In economic news, the Federal Reserve Bank of New York said its Empire State manufacturing index came in at -1.0 in May, down from a 5.2 reading in April.
Data weighed on the American currency index (USDX), which loss more than 0.20 percent to 98.84, favouring growth of dollar-denominated commodities such as gold.
As gold is a dollar-backed commodity, changes on the currency have great effect on the metal. A stronger currency makes gold a less appealing option for investors holding foreign money.
Geopolitical tension in the Korean peninsula remained in place, with investors taking careful steps as an unexpected move from Washington could become a reality any minute.
Last Friday, the yellow metal started to recover despite higher expectations of a rate hike at the Fed’s June monetary policy meeting.
According to CME Group’s FedWatch tool, investors are currently pricing in more than a 70 percent chance of a Federal Reserve interest rate increase next month.
OIL
Oil futures edged up in Asian hours on Tuesday as market players weighed higher chances of an extension of the OPEC-led output cuts agreement beyond June, while looking ahead of fresh inventory data in the United States later in the day.
US West Texas Intermediate oil futures traded at $49.05 a barrel on the New York Mercantile Exchange, up 0.41 percent from its prior close. The international Brent crude oil futures added 0.41 percent to trade at $52.03 a barrel as of 07:00 GMT.

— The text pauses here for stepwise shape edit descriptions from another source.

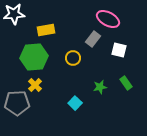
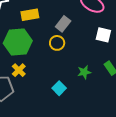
gray rectangle: (93, 39) -> (63, 24), moved

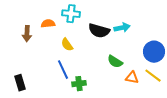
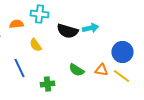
green semicircle: (115, 62) -> (76, 70), moved
blue line: (63, 70) -> (19, 68), moved
orange triangle: (132, 78) -> (101, 70), moved

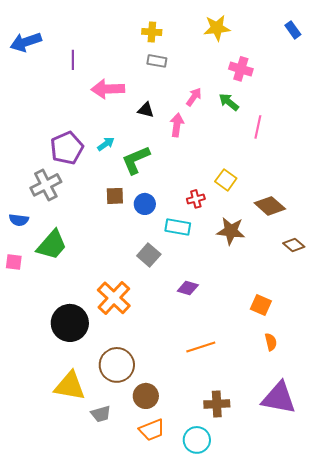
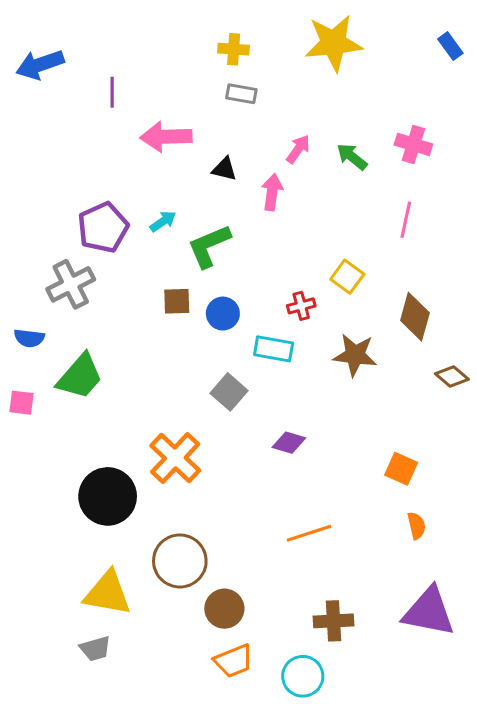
yellow star: (217, 28) -> (334, 43), size x1.4
pink cross: (241, 69) -> (413, 144), moved
pink line: (258, 127) -> (406, 220), moved
brown diamond: (270, 206) -> (415, 317), turned 64
gray trapezoid: (101, 414) -> (95, 649), moved

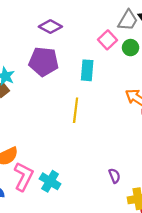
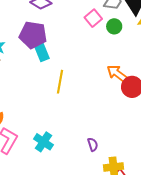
cyan rectangle: (87, 70) -> (41, 51), moved, turned -30
cyan cross: (50, 181) -> (43, 142), moved

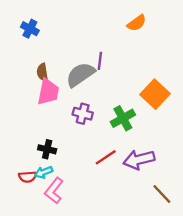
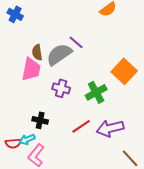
purple line: (100, 61) -> (76, 42), turned -56
brown semicircle: (42, 72) -> (37, 52), moved
black cross: (47, 149) -> (40, 120), moved

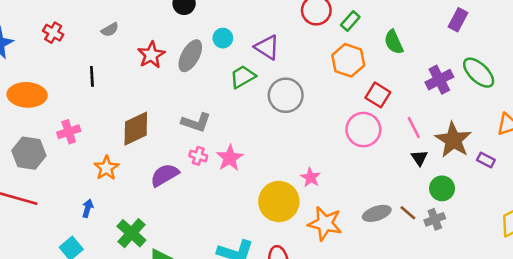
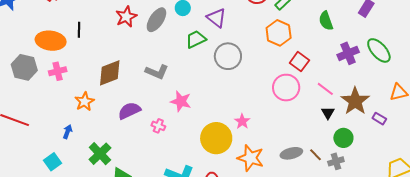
green semicircle: (394, 42) -> (326, 21), moved
orange ellipse: (27, 95) -> (51, 41), moved
pink line: (414, 127) -> (325, 89), turned -30
gray hexagon: (29, 153) -> (24, 67), moved
pink cross: (198, 156) -> (158, 126), moved
pink star: (230, 158) -> (181, 101), turned -30

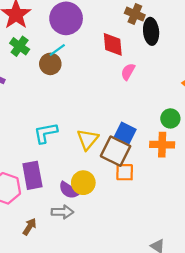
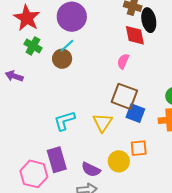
red diamond: (113, 44) -> (135, 35), moved
pink semicircle: (128, 72) -> (123, 61), moved
brown square: (116, 151) -> (124, 96), moved
yellow circle: (83, 183) -> (119, 161), moved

The American Petroleum Institute (API) is set to release its weekly inventories for crude and refined products late in the afternoon, in anticipation of official figures from the US Energy Information Administration, which are due at 14:30 GMT tomorrow.
Market analysts are currently pointing at a 2.283 million barrels decrease in crude stockpiles, while distillates are seen falling 1.250 million barrels and 846,000 barrels for gasoline.
Expectations for an OPEC deal extension increased on Monday following a joint statement between energy ministers from Saudi Arabia and Russia.
Both countries seem interested in extending the initiative until March 2018, a nine-month duration that exceeds the current phase of one semester.
Back in November 2016, the Organization of Petroleum Exporting Countries (OPEC) agreed with other independent producers, led by Russia, to reduce 1.8 million barrels per day from global oil production in the first six months of the year.
The measure is meant to rebalance supply levels and prompt up crude prices. OPEC will take a final decision on the matter next May 25 when members gather in Vienna.